Search the records for "shop" and copy each line that holds it.
START Recorded information
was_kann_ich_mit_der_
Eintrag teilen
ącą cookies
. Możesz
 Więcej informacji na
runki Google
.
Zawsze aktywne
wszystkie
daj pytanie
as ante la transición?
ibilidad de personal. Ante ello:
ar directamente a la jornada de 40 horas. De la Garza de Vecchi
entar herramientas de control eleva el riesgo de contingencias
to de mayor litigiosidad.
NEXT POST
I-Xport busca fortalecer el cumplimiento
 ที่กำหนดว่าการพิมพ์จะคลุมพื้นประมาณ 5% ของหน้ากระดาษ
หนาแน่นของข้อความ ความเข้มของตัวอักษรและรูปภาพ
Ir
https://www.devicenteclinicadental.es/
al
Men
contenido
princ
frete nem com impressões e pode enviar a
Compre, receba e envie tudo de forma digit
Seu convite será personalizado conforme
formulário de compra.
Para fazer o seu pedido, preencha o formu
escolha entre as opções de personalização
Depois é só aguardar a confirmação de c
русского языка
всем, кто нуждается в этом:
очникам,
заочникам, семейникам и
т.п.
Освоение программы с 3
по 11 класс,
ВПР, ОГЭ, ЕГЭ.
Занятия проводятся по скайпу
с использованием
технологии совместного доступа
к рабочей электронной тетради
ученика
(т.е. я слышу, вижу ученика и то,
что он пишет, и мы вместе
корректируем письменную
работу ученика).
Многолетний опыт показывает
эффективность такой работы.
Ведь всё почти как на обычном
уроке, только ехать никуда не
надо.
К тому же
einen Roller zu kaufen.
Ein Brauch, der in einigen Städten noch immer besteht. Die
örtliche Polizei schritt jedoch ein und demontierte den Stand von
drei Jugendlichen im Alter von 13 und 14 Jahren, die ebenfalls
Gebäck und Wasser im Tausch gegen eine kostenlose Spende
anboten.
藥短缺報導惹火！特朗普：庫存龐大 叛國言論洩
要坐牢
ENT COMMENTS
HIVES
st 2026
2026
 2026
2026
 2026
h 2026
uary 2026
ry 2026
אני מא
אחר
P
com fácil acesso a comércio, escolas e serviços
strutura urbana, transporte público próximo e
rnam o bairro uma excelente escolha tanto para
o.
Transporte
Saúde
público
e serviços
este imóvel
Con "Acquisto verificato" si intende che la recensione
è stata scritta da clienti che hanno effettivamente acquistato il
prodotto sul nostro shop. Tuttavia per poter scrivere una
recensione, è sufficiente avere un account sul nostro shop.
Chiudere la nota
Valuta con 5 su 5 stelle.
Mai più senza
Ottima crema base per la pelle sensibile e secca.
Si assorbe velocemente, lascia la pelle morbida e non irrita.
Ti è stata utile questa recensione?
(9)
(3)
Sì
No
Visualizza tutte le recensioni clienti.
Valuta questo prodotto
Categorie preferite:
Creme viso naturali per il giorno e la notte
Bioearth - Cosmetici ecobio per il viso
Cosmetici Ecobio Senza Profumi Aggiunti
END Recorded information
--- Written response ---
prodotto sul nostro shop. Tuttavia per poter scrivere una
recensione, è sufficiente avere un account sul nostro shop.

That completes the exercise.